◆ Task statement ◆
Filter the entries for the word "VideoDate". Copy each line in which it occurs.

▼

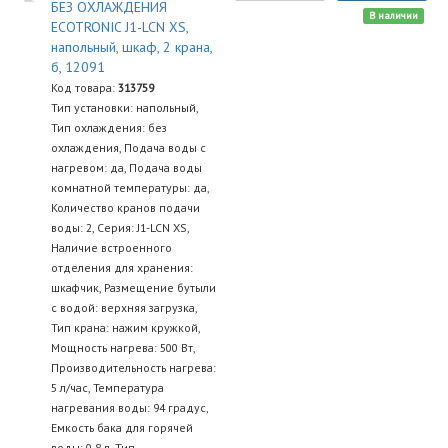
БЕЗ ОХЛАЖДЕНИЯ
В наличии
ECOTRONIC J1-LCN XS,
напольный, шкаф, 2 крана,
б, 12091
Код товара:
313759
Тип установки: напольный,
Тип охлаждения: без
охлаждения, Подача воды с
нагревом: да, Подача воды
комнатной температуры: да,
Количество кранов подачи
воды: 2, Серия: J1-LCN XS,
Наличие встроенного
отделения для хранения:
шкафчик, Размещение бутыли
с водой: верхняя загрузка,
Тип крана: нажим кружкой,
Мощность нагрева: 500 Вт,
Производительность нагрева:
5 л/час, Температура
нагревания воды: 94 градус,
Емкость бака для горячей
воды: 0.8 л, Тип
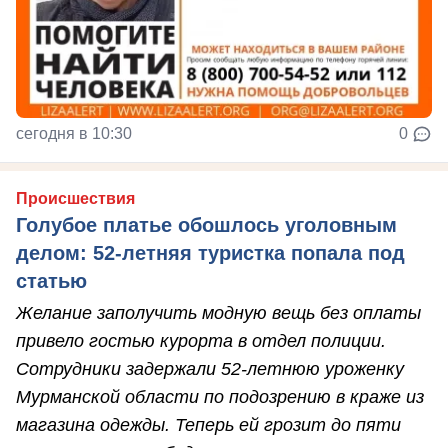
сегодня в 10:30
0
Происшествия
Голубое платье обошлось уголовным
делом: 52-летняя туристка попала под
статью
Желание заполучить модную вещь без оплаты
привело гостью курорта в отдел полиции.
Сотрудники задержали 52-летнюю уроженку
Мурманской области по подозрению в краже из
магазина одежды. Теперь ей грозит до пяти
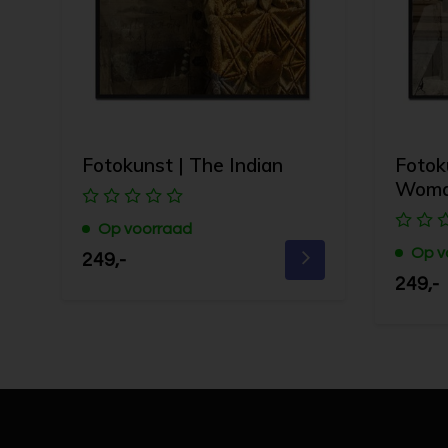
Fotokunst | The Indian
Fotok
Wom
Op voorraad
Op v
249,-
249,-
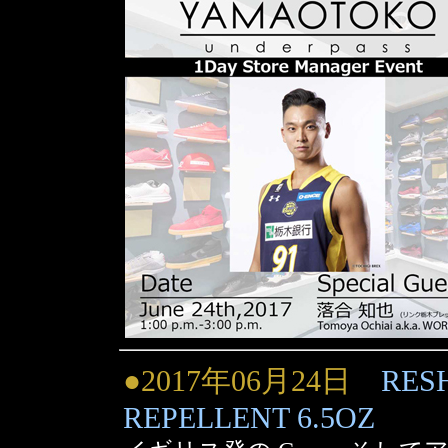
●2017年06月24日
RES
REPELLENT 6.5OZ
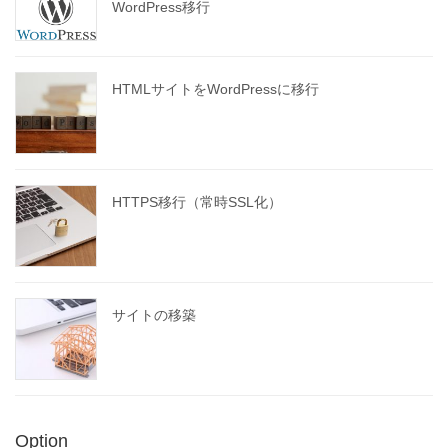
WordPress移行
HTMLサイトをWordPressに移行
HTTPS移行（常時SSL化）
サイトの移築
Option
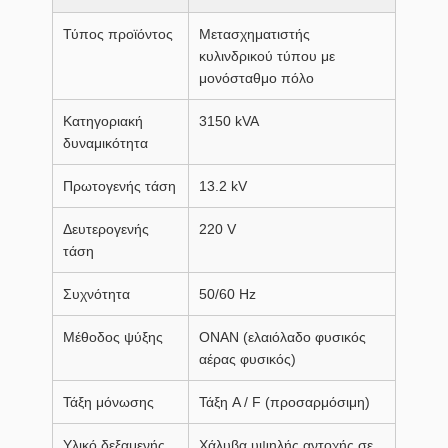
Τύπος προϊόντος
Μετασχηματιστής
κυλινδρικού τύπου με
μονόσταθμο πόλο
Κατηγοριακή
3150 kVA
δυναμικότητα
Πρωτογενής τάση
13.2 kV
Δευτερογενής
220 V
τάση
Συχνότητα
50/60 Hz
Μέθοδος ψύξης
ΟΝΑΝ (ελαιόλαδο φυσικός
αέρας φυσικός)
Τάξη μόνωσης
Τάξη A / F (προσαρμόσιμη)
Υλικό δεξαμενής
Χάλυβα υψηλής αντοχής σε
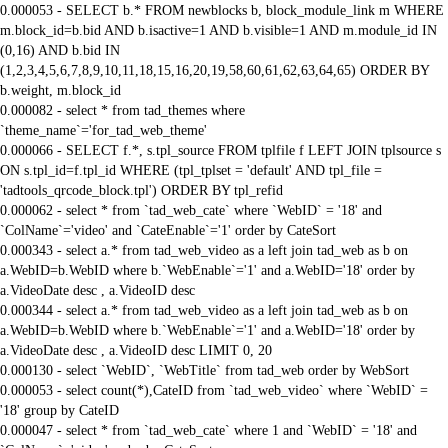
0.000053 - SELECT b.* FROM newblocks b, block_module_link m WHERE
m.block_id=b.bid AND b.isactive=1 AND b.visible=1 AND m.module_id IN
(0,16) AND b.bid IN
(1,2,3,4,5,6,7,8,9,10,11,18,15,16,20,19,58,60,61,62,63,64,65) ORDER BY
b.weight, m.block_id
0.000082 - select * from tad_themes where
`theme_name`='for_tad_web_theme'
0.000066 - SELECT f.*, s.tpl_source FROM tplfile f LEFT JOIN tplsource s
ON s.tpl_id=f.tpl_id WHERE (tpl_tplset = 'default' AND tpl_file =
'tadtools_qrcode_block.tpl') ORDER BY tpl_refid
0.000062 - select * from `tad_web_cate` where `WebID` = '18' and
`ColName`='video' and `CateEnable`='1' order by CateSort
0.000343 - select a.* from tad_web_video as a left join tad_web as b on
a.WebID=b.WebID where b.`WebEnable`='1' and a.WebID='18' order by
a.VideoDate desc , a.VideoID desc
0.000344 - select a.* from tad_web_video as a left join tad_web as b on
a.WebID=b.WebID where b.`WebEnable`='1' and a.WebID='18' order by
a.VideoDate desc , a.VideoID desc LIMIT 0, 20
0.000130 - select `WebID`, `WebTitle` from tad_web order by WebSort
0.000053 - select count(*),CateID from `tad_web_video` where `WebID` =
'18' group by CateID
0.000047 - select * from `tad_web_cate` where 1 and `WebID` = '18' and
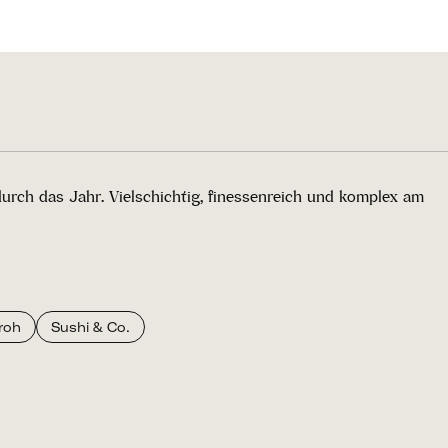
durch das Jahr. Vielschichtig, finessenreich und komplex am
roh
Sushi & Co.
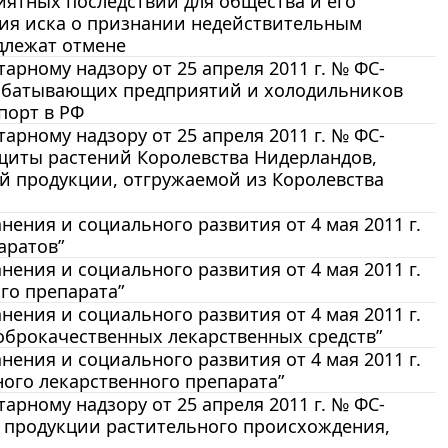
иятных последствий для общества и его
ния иска о признании недействительным
длежат отмене
рному надзору от 25 апреля 2011 г. № ФС-
рабатывающих предприятий и холодильников
порт в РФ
рному надзору от 25 апреля 2011 г. № ФС-
щиты растений Королевства Нидерландов,
 продукции, отгружаемой из Королевства
ения и социального развития от 4 мая 2011 г.
аратов”
ения и социального развития от 4 мая 2011 г.
го препарата”
ения и социального развития от 4 мая 2011 г.
оброкачественных лекарственных средств”
ения и социального развития от 4 мая 2011 г.
ого лекарственного препарата”
рному надзору от 25 апреля 2011 г. № ФС-
й продукции растительного происхождения,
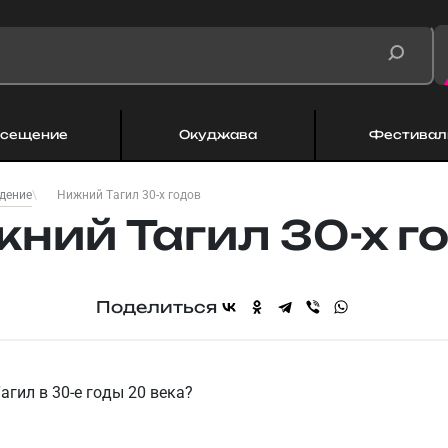
сещение
Окуджава
Фестивал
Нижний Тагил 30-х годов
дение
ний Тагил 30-х г
Поделиться
жний Тагил в 30-е годы 20 века?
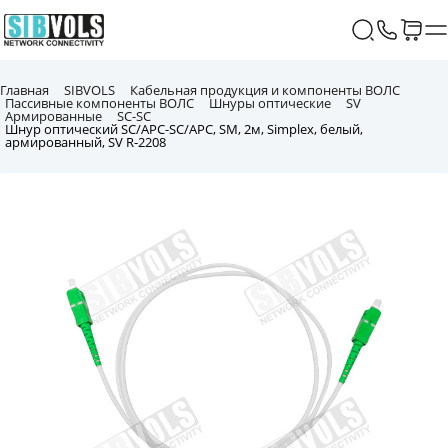
Главная
SIBVOLS
Кабельная продукция и компоненты ВОЛС
Пассивные компоненты ВОЛС
Шнуры оптические
SV
Армированные
SC-SC
Шнур оптический SC/APC-SC/APC, SM, 2м, Simplex, белый,
армированный, SV R-2208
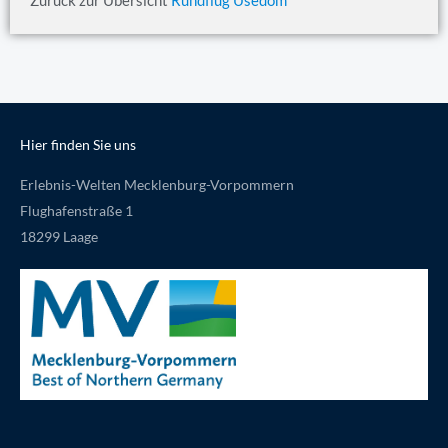
Zurück zur Übersicht
Rundflug Usedom
Hier finden Sie uns
Erlebnis-Welten Mecklenburg-Vorpommern
Flughafenstraße 1
18299 Laage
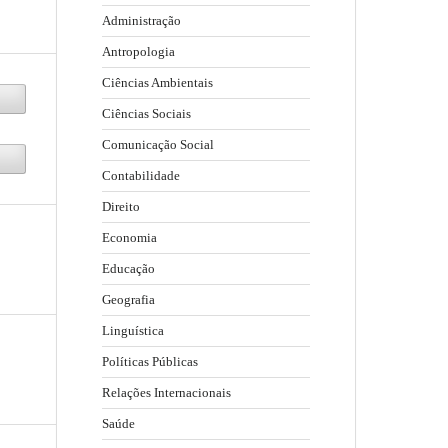
Administração
Antropologia
Ciências Ambientais
Ciências Sociais
Comunicação Social
Contabilidade
Direito
Economia
Educação
Geografia
Linguística
Políticas Públicas
Relações Internacionais
Saúde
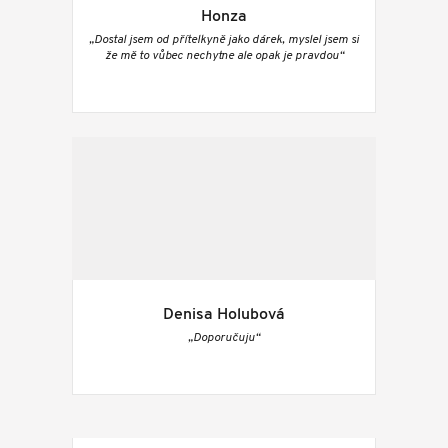
Honza
„Dostal jsem od přítelkyně jako dárek, myslel jsem si
že mě to vůbec nechytne ale opak je pravdou“
Denisa Holubová
„Doporučuju“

▲

◆ Output for this task ◆
a.VideoDate desc , a.VideoID desc
a.VideoDate desc , a.VideoID desc LIMIT 0, 20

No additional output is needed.